Tytuł oryginalny: I Am Not a Serial Killer
Cykl/seria: John Cleaver
Tłumaczenie: M. Makuch
Wydawnictwo: Znak
Rok wydania: 2012
Ilość stron: 256
Opis:
Miasteczkiem Clayton wstrząsa seria tajemniczych morderstw. To moja obsesja. Muszę się dowiedzieć, kto zabija.
Mój terapeuta twierdzi, że sam mam cechy seryjnego mordercy. 95% procent seryjnych morderców w dzieciństwie unikało ludzi, podpalało i dręczyło zwierzęta, ale to przecież nie oznacza, że każde pokręcone dziecko wyrasta na zabójcę, prawda?
John Cleaver, lat 15, diagnoza: antyspołeczne zaburzenia osobowości/ obsesyjnie zainteresowany seryjnymi mordercami/ może być niebezpieczny.
Nie jestem seryjnym mordercą. Ale mógłbym nim być.
Opinia:
Książka chodziła za mną od daty premiery, ale jakoś nigdy nie znajdowałam na nią czasu, aż w końcu, w wakacje tego roku postanowiłam ją przeczytać. Nie zrozumcie mnie źle, ale podobnie, jak bohater książki interesuję się seryjnymi mordercami (ale nie mam na ich punkcie obsesji!), zwłaszcza Kubą Rozpruwaczem. Dlatego sam tytuł przyciągnął mnie do siebie, jak magnes.
Ktoś czytał jakieś dobre pozycje o Kubie Rozpruwaczu? :)

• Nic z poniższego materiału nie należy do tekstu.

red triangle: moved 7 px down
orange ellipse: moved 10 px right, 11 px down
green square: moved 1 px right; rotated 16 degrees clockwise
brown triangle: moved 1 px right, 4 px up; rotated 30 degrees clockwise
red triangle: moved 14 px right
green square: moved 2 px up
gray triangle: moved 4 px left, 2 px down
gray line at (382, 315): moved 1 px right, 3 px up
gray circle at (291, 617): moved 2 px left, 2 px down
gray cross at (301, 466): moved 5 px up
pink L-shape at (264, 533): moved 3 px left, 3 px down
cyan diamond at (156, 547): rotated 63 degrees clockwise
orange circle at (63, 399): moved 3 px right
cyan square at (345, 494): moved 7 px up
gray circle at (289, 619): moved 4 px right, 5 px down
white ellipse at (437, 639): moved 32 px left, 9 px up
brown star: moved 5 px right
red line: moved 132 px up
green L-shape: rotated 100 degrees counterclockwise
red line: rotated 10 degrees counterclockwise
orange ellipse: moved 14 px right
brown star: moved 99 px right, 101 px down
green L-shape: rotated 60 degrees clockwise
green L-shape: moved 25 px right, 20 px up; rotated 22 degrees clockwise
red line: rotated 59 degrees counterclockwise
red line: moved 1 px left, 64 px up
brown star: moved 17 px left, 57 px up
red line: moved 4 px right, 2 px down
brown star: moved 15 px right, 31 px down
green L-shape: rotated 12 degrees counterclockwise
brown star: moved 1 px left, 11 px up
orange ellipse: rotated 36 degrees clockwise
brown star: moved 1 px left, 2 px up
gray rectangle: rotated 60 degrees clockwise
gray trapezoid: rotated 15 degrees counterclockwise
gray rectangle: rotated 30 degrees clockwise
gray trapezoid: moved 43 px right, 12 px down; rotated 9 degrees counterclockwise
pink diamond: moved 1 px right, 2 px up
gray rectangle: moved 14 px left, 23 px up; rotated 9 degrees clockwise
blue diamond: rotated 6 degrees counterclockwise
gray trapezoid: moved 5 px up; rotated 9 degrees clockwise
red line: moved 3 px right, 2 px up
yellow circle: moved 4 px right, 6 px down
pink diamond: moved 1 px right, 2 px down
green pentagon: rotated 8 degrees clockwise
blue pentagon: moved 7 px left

Nie ma znaczenia co myślą inni ludzie, gdy wiesz, że masz rację.Poznajcie Johna, który jest socjopatą (APD - antyspołeczne zaburzenie osobowości, tj. brak empatii). Dlaczego zaczynam wyjątkowo od bohatera? Ponieważ to wokół niego toczy się cała główna akcja książki, a morderstwa to wątek poboczny moim zdaniem.John ma piętnaście lat, mieszka w Clayton i musi trzymać się pewnych zasad, aby nie uwolnić potwora. Jest on najlepiej zarysowaną postacią w książce, ale to mi akurat odpowiadało. Narracja pierwszoosobowa pozawalała nam naprawdę dobrze poznać Johna oraz myślenie osoby, która nie odczuwa empatii i zmaga się z potworem. Chłopak ma dziwne poczucie humoru, stara się trzymać z daleka od ludzi, aby nie zacząć ich prześladować, a jednocześnie stara się być normalny. Polubiłam Johna, myślcie, co chcecie, ale chociaż wiem, że to potencjalnie niebezpieczna postać,niezrównoważona powiedziałabym, to bardzo chciałam przez całą książkę, aby nie zrobił żadnej głupoty, przez którą stałby się postacią negatywną... Chociaż postacią do końca pozytywną również nie był... Uh, ciężko to określić.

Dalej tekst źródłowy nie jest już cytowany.